Our implementation is publicly available at github.com/bairixie/kv-svd, evaluated within the xKV framework on an NVIDIA RTX A6000.


2. Background

2.1 Singular Value Decomposition

For any real matrix $X \in \mathbb{R}^{m \times n}$, the Singular Value Decomposition (SVD) is [7]:

\[X = U \Sigma V^\top\]

where $U \in \mathbb{R}^{m \times m}$ and $V \in \mathbb{R}^{n \times n}$ are orthogonal matrices, and $\Sigma \in \mathbb{R}^{m \times n}$ is diagonal with non-negative entries $\sigma_1 \geq \sigma_2 \geq \cdots \geq \sigma_r \geq 0$, $r = \min(m, n)$.

Truncating to the top-$k$ components gives the rank-$k$ approximation $X_k = U_k \Sigma_k V_k^\top$. The Eckart-Young theorem guarantees it is optimal:

\[\|X - X_k\|_F = \min_{\text{rank}(Y) \leq k} \|X - Y\|_F = \sqrt{\sigma_{k+1}^2 + \sigma_{k+2}^2 + \cdots}\]

No other rank-$k$ matrix achieves smaller error — this is the theoretical foundation for SVD-based compression throughout machine learning.

2.2 SVD for Matrix Compression

Taking the three truncated matrices ($U_k, \Sigma_k, V_k^\top$) after applying SVD, we can absorb the $\Sigma_k$ into either $U_k$ or $V_k^\top$ to derive:

  • $A = U_k \Sigma_k \in \mathbb{R}^{m\times k}$
  • $B = V_k^\top \in \mathbb{R}^{k\times n}$

We term $A$ as the basis, and $B$ as the reconstruction matrix. Looking carefully at the shape of the matrices, performing a rank-$k$ SVD on a matrix $X$ can yield a compressed representation of space complexity $\mathcal{O}(mk+nk)$. When $k$ is sufficiently small, we successfully yield a more compact representation for the original matrix $X$ using a pair of smaller matrices.


3. SVD for KV-Cache Compression

3.1 Review of xKV

Now that we understand how SVD can compress generic tensors, we turn to how it applies to the KV-Cache, which can itself be viewed as a matrix.

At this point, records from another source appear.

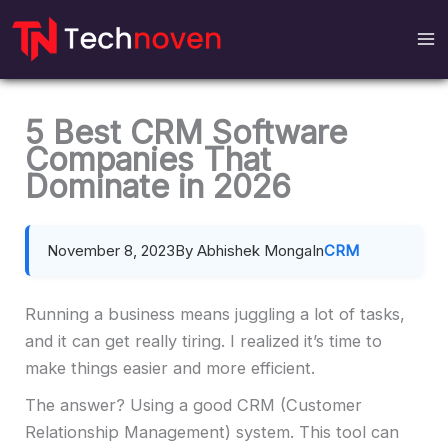
Skip
to
content
5 Best CRM Software
Companies That
Dominate in 2026
November 8, 2023
By Abhishek Monga
In
CRM
Running a business means juggling a lot of tasks,
and it can get really tiring. I realized it’s time to
make things easier and more efficient.
The answer? Using a good CRM (Customer
Relationship Management) system. This tool can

Concretely, at prefill we have per-layer KV-Caches $X_\ell \in \mathbb{R}^{L \times d}$, with sequence length $L$ and per-head dimension $d$. Rather than treat each layer in isolation, we concatenate the caches of $G$ adjacent layers into a single tall matrix

\[\mathbf{X} \;=\; \bigl[X_{\ell_1}, \ldots, X_{\ell_G}\bigr] \;\in\; \mathbb{R}^{L \times (Gd)}.\]

Following the basis/reconstruction decomposition from Section 2.2, a rank-$k$ SVD of $\mathbf{X}$ — with the reconstruction matrix split column-wise by layer — yields a shared basis $A$ alongside $G$ layer-specific reconstruction slices $B_{\ell_i}$:

\[\mathbf{X} \;\approx\; A\,\bigl[B_{\ell_1}, \ldots, B_{\ell_G}\bigr], \qquad A \in \mathbb{R}^{L \times k},\;\; B_{\ell_i} \in \mathbb{R}^{k \times d}.\]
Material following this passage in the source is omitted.